Every line in the records below with the string "website" is to be copied out.

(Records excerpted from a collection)
--

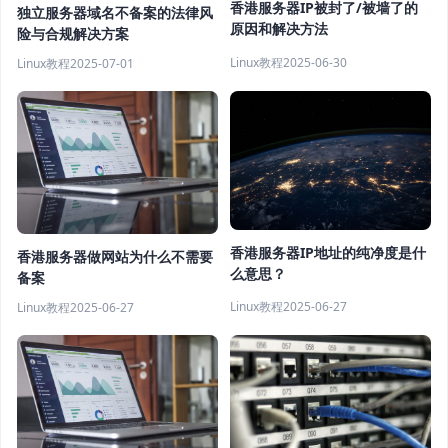
香港服务器IP被封了/被墙了的
独立服务器域名不备案的法律风
原因和解决方法
险与合规解决方案
Linux教程
2025-06-30
Linux教程
2025-07-01
香港服务器IP地址的纯净度是什
香港服务器做网站为什么不需要
么意思？
备案
Linux教程
2025-06-27
Linux教程
2025-06-27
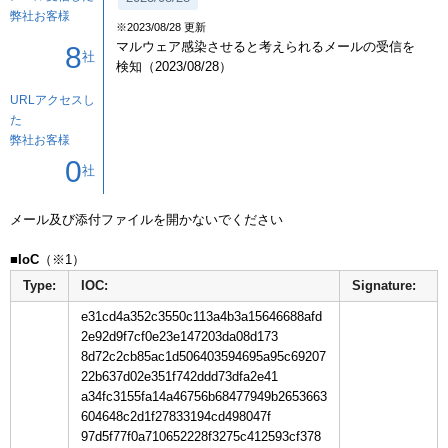
弊社お客様
※2023/08/28 更新
マルウェア感染させると考えられるメールの受信を
8
社
検知（2023/08/28）
URLアクセスし
た
弊社お客様
0
社
メール及び添付ファイルを開かないでください

■IoC
Type:
IOC:
Signature:
e31cd4a352c3550c113a4b3a15646688afd
2e92d9f7cf0e23e147203da08d173
8d72c2cb85ac1d506403594695a95c69207
22b637d02e351f742ddd73dfa2e41
a34fc3155fa14a46756b68477949b2653663
604648c2d1f27833194cd498047f
97d5f77f0a710652228f3275c412593cf378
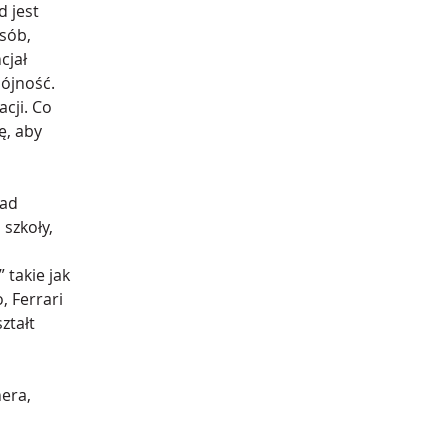
 jest 
sób, 
cjał 
ójność. 
cji. Co 
, aby 
ad 
szkoły, 
takie jak 
Ferrari 
tałt 
era, 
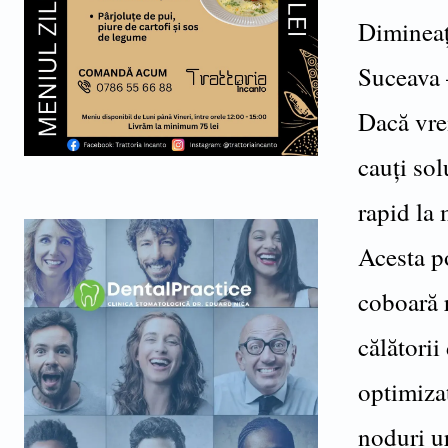
Dimineaț
Suceava 
Dacă vre
cauți sol
rapid la 
Acesta p
coboară r
călătorii
optimizat
noduri u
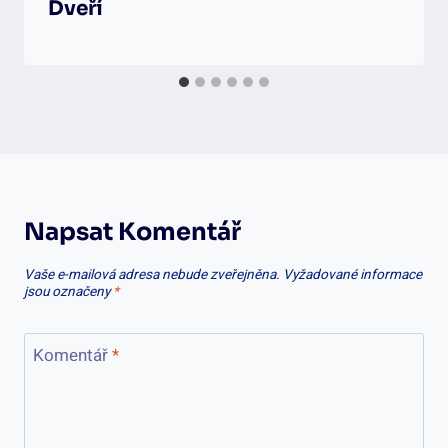
Dveří
Napsat Komentář
Vaše e-mailová adresa nebude zveřejněna.
Vyžadované informace
jsou označeny
*
Komentář
*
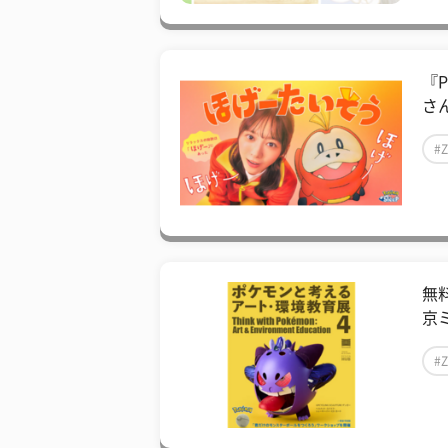
『P
さ
#
無
京
#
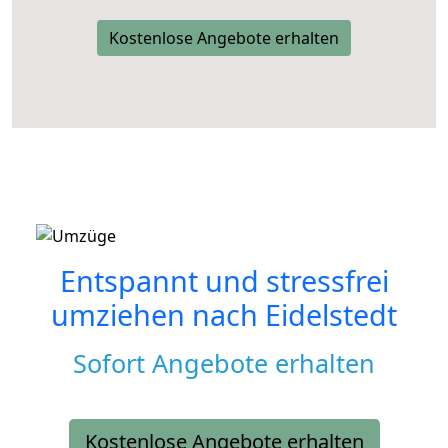
Kostenlose Angebote erhalten
Entspannt und stressfrei
umziehen nach
Eidelstedt
Sofort Angebote erhalten
Kostenlose Angebote erhalten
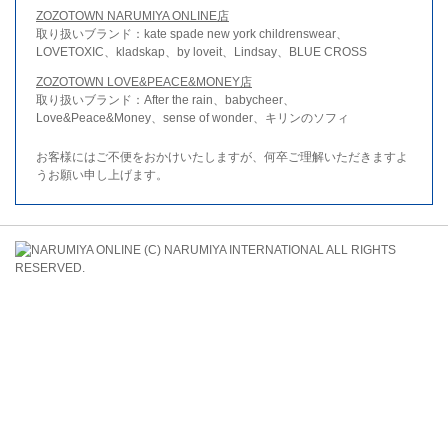
ZOZOTOWN NARUMIYA ONLINE店
取り扱いブランド：kate spade new york childrenswear、
LOVETOXIC、kladskap、by loveit、Lindsay、BLUE CROSS
ZOZOTOWN LOVE&PEACE&MONEY店
取り扱いブランド：After the rain、babycheer、
Love&Peace&Money、sense of wonder、キリンのソフィ
お客様にはご不便をおかけいたしますが、何卒ご理解いただきますよ
うお願い申し上げます。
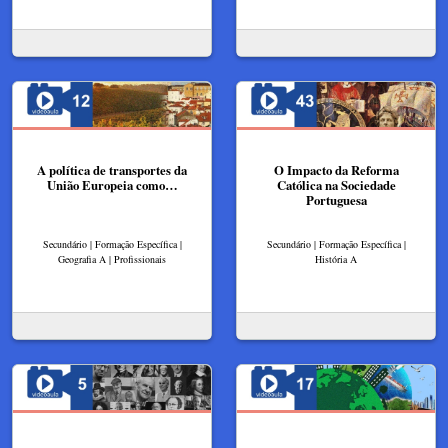
A política de transportes da
O Impacto da Reforma
União Europeia como…
Católica na Sociedade
Portuguesa
Secundário | Formação Específica |
Secundário | Formação Específica |
Geografia A | Profissionais
História A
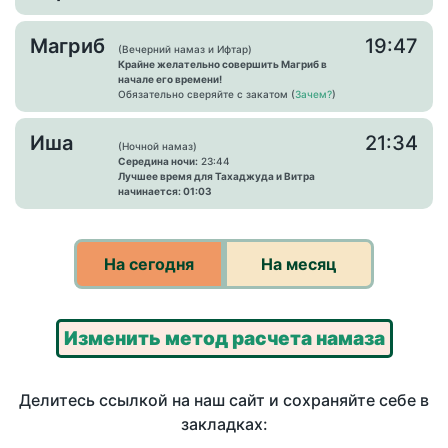
Магриб
19:47
(Вечерний намаз и Ифтар)
Крайне желательно совершить Магриб в
начале его времени!
Обязательно сверяйте с закатом (
Зачем?
)
Иша
21:34
(Ночной намаз)
Середина ночи:
23:44
Лучшее время для Тахаджуда и Витра
начинается: 01:03
На сегодня
На месяц
Изменить метод расчета намаза
Делитесь ссылкой на наш сайт и сохраняйте себе в
закладках:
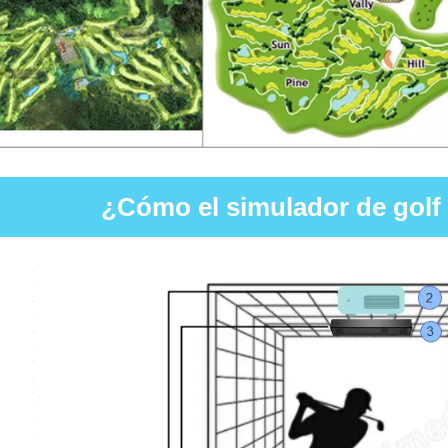
¿Cómo el simulador de golf 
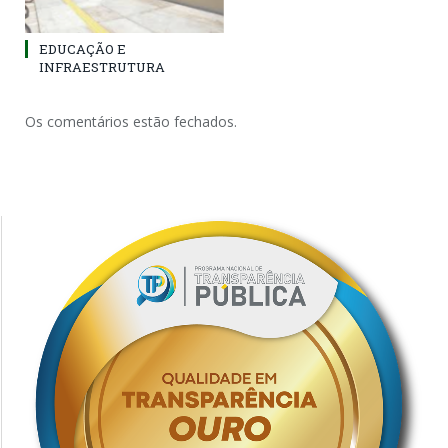
EDUCAÇÃO E
INFRAESTRUTURA
Os comentários estão fechados.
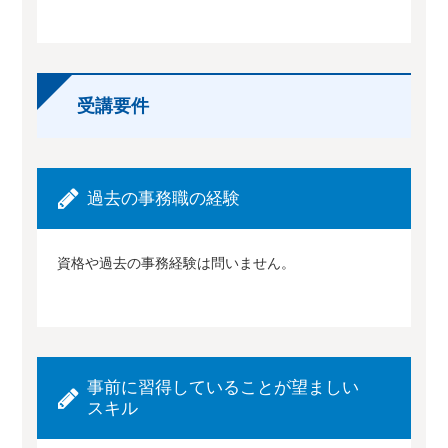
受講要件
過去の事務職の経験
資格や過去の事務経験は問いません。
事前に習得していることが望ましい
スキル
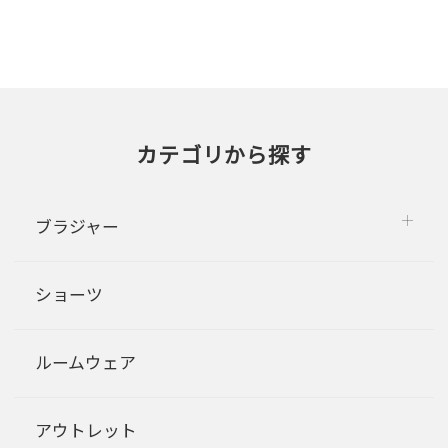
カテゴリから探す
ブラジャー
ショーツ
ルームウェア
アウトレット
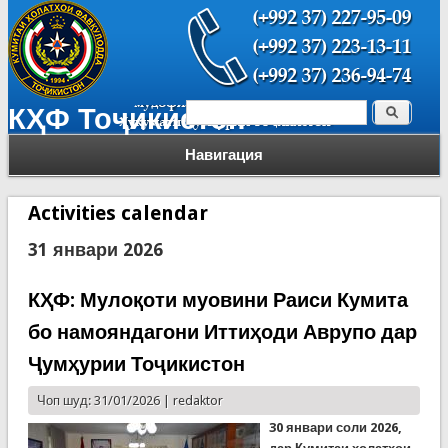
Поиск
КҲФ Тоҷикистон
Форма поиска
Навигация
Activities calendar
31 январи 2026
КҲФ: Мулоқоти муовини Раиси Кумита
бо намояндагони Иттиҳоди Аврупо дар
Ҷумҳурии Тоҷикистон
Чоп шуд: 31/01/2026 |
redaktor
30 январи соли 2026,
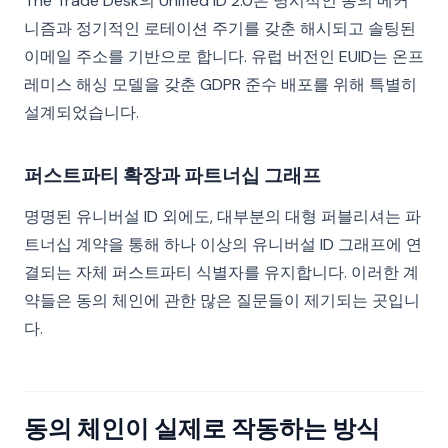
The Trade Desk의 Unified ID 2.0은 명시적인 동의 메커
니즘과 정기적인 로테이션 주기를 갖춘 해시되고 솔팅된
이메일 주소를 기반으로 합니다. 유럽 버전인 EUID는 온프
레미스 해싱 모델을 갖춘 GDPR 준수 배포를 위해 특별히
설계되었습니다.
퍼스트파티 확장과 파트너십 그래프
명명된 유니버설 ID 외에도, 대부분의 대형 퍼블리셔는 파
트너십 계약을 통해 하나 이상의 유니버설 ID 그래프에 연
결되는 자체 퍼스트파티 식별자를 유지합니다. 이러한 계
약들은 동의 체인에 관한 많은 질문들이 제기되는 곳입니
다.
동의 체인이 실제로 작동하는 방식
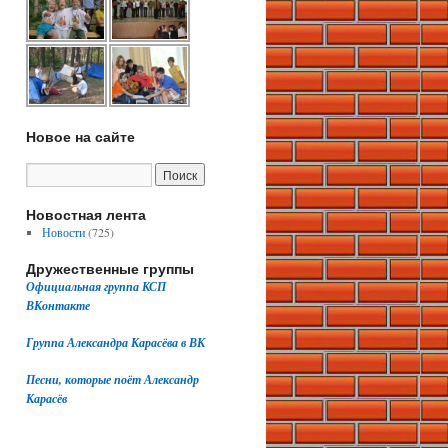
Новое на сайте
Новостная лента
Новости
(725)
Дружественные группы
Официальная группа КСП
ВКонтакте
Группа Александра Карасёва в ВК
Песни, которые поёт Александр
Карасёв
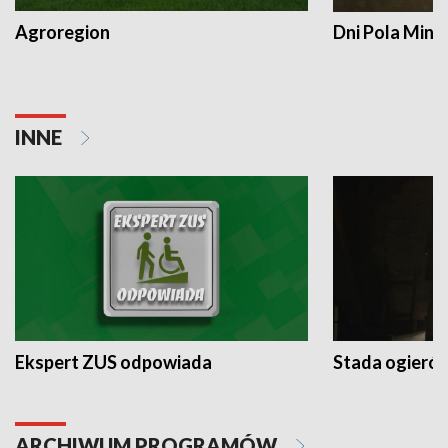
Agroregion
Dni Pola Min
INNE
Ekspert ZUS odpowiada
Stada ogieró
ARCHIWUM PROGRAMÓW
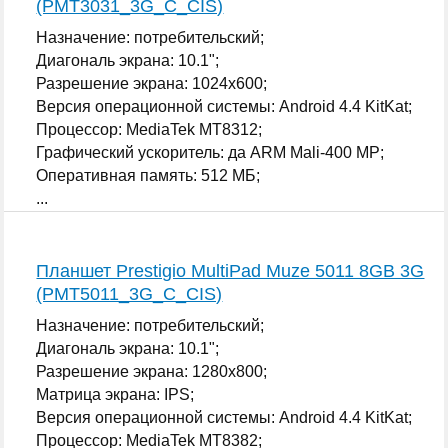
(PMT3031_3G_C_CIS)
Назначение: потребительский;
Диагональ экрана: 10.1";
Разрешение экрана: 1024x600;
Версия операционной системы: Android 4.4 KitKat;
Процессор: MediaTek MT8312;
Графический ускоритель: да ARM Mali-400 MP;
Оперативная память: 512 МБ;
...
Планшет Prestigio MultiPad Muze 5011 8GB 3G
(PMT5011_3G_C_CIS)
Назначение: потребительский;
Диагональ экрана: 10.1";
Разрешение экрана: 1280x800;
Матрица экрана: IPS;
Версия операционной системы: Android 4.4 KitKat;
Процессор: MediaTek MT8382;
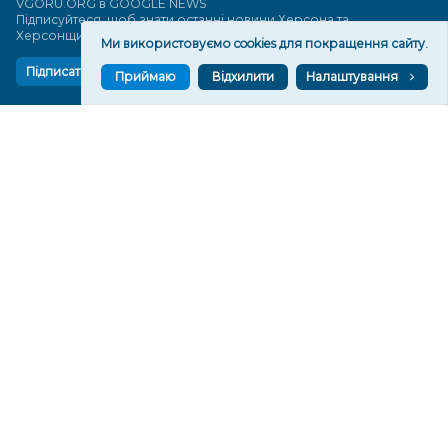
VGORU.ORG в GOOGLE NEWS
Підписуйтеся, щоб знати останні новини Херсона та
Херсонщини сьогодні
Ми використовуємо cookies для покращення сайту.
Підписатися
Приймаю
Відхилити
Налаштування
СТОРІНКИ
Новини
Тексти
Історії
Аналітика
Фактчек
Розслідування
Право
Фото
Перерва на каву
Промо
Життя
Блоги
Відео
Архів
Про нас
Контакти
Редакційна політика
Політика конфіденційності
Cпівпраця
КОНТАКТИ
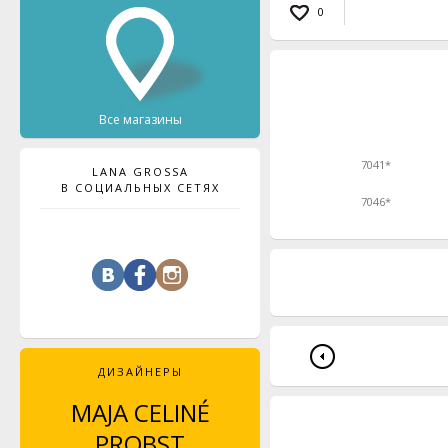
0
Все магазины
7041*
LANA GROSSA
В СОЦИАЛЬНЫХ СЕТЯХ
7046*
ДИЗАЙНЕРЫ
MAJA CELINÉ
LEYLA PIEDAYESH
PROBST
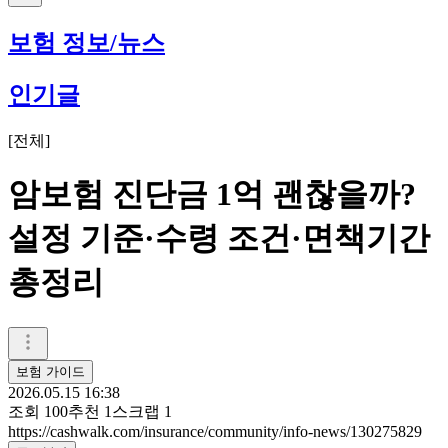
보험 정보/뉴스
인기글
[
전체
]
암보험 진단금 1억 괜찮을까?
설정 기준·수령 조건·면책기간
총정리
보험 가이드
2026.05.15 16:38
조회
100
추천
1
스크랩
1
https://cashwalk.com/insurance/community/info-news/130275829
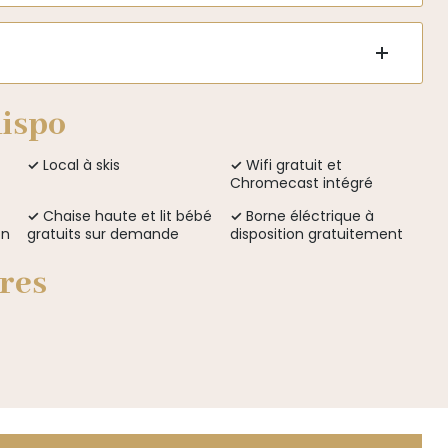
dispo
✓
Local à skis
✓
Wifi gratuit et
Chromecast intégré
✓
Chaise haute et lit bébé
✓
Borne éléctrique à
on
gratuits sur demande
disposition gratuitement
res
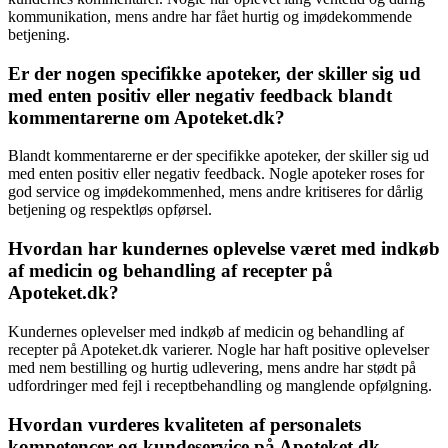
kommunikation, mens andre har fået hurtig og imødekommende
betjening.
Er der nogen specifikke apoteker, der skiller sig ud
med enten positiv eller negativ feedback blandt
kommentarerne om Apoteket.dk?
Blandt kommentarerne er der specifikke apoteker, der skiller sig ud
med enten positiv eller negativ feedback. Nogle apoteker roses for
god service og imødekommenhed, mens andre kritiseres for dårlig
betjening og respektløs opførsel.
Hvordan har kundernes oplevelse været med indkøb
af medicin og behandling af recepter på
Apoteket.dk?
Kundernes oplevelser med indkøb af medicin og behandling af
recepter på Apoteket.dk varierer. Nogle har haft positive oplevelser
med nem bestilling og hurtig udlevering, mens andre har stødt på
udfordringer med fejl i receptbehandling og manglende opfølgning.
Hvordan vurderes kvaliteten af personalets
kompetencer og kundeservice på Apoteket.dk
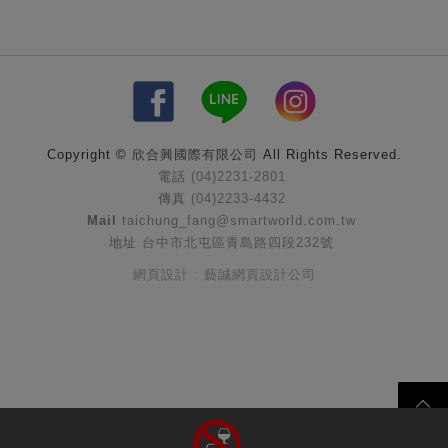
Copyright ©
欣合興國際有限公司
All Rights Reserved.
電話
(04)2231-2801
傳真
(04)2233-4432
Mail
taichung_fang@smartworld.com.tw
地址
台中市北屯區青島路四段232號
網頁設計 : 藝誠網頁設計公司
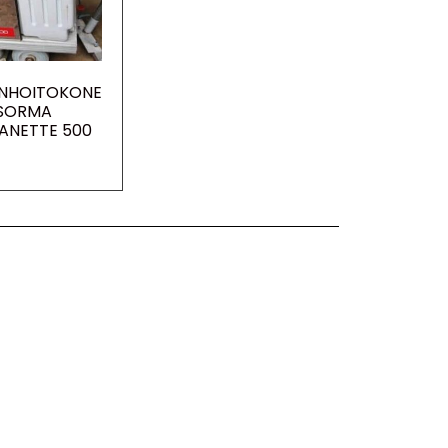
ANHOITOKONE
SORMA
ANETTE 500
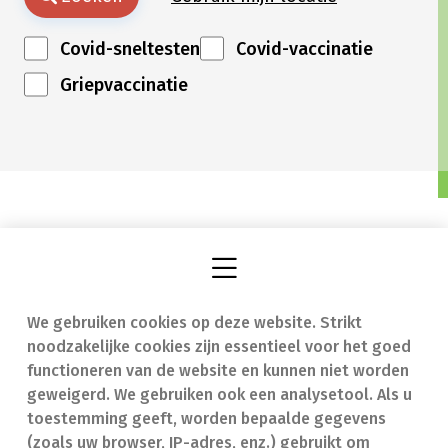
Covid-sneltesten
Covid-vaccinatie
Griepvaccinatie
We gebruiken cookies op deze website. Strikt
Vind een apotheek
In geval van nood
noodzakelijke cookies zijn essentieel voor het goed
Onze expertise
Contact
functioneren van de website en kunnen niet worden
geweigerd. We gebruiken ook een analysetool. Als u
Ziekten
Veelgestelde vragen
toestemming geeft, worden bepaalde gegevens
(zoals uw browser, IP-adres, enz.) gebruikt om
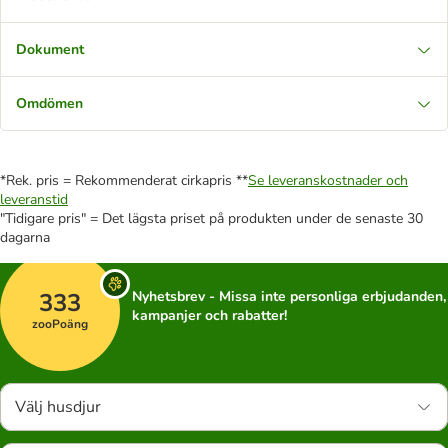
Dokument
Omdömen
*Rek. pris = Rekommenderat cirkapris **
Se leveranskostnader och
leveranstid
"Tidigare pris" = Det lägsta priset på produkten under de senaste 30
dagarna
333
Nyhetsbrev - Missa inte personliga erbjudanden,
kampanjer och rabatter!
zooPoäng
Välj husdjur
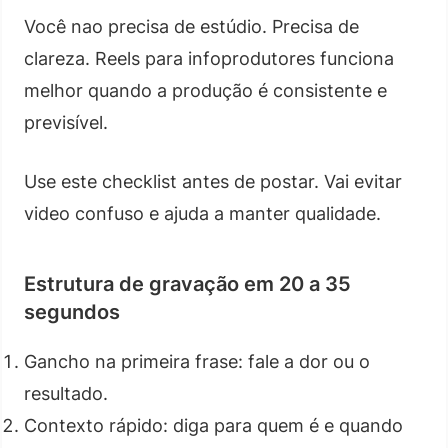
Você nao precisa de estúdio. Precisa de
clareza. Reels para infoprodutores funciona
melhor quando a produção é consistente e
previsível.
Use este checklist antes de postar. Vai evitar
video confuso e ajuda a manter qualidade.
Estrutura de gravação em 20 a 35
segundos
Gancho na primeira frase: fale a dor ou o
resultado.
Contexto rápido: diga para quem é e quando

--

[ANSWER SPACE]:
We gebruiken cookies op deze website. Strikt
functioneren van de website en kunnen niet worden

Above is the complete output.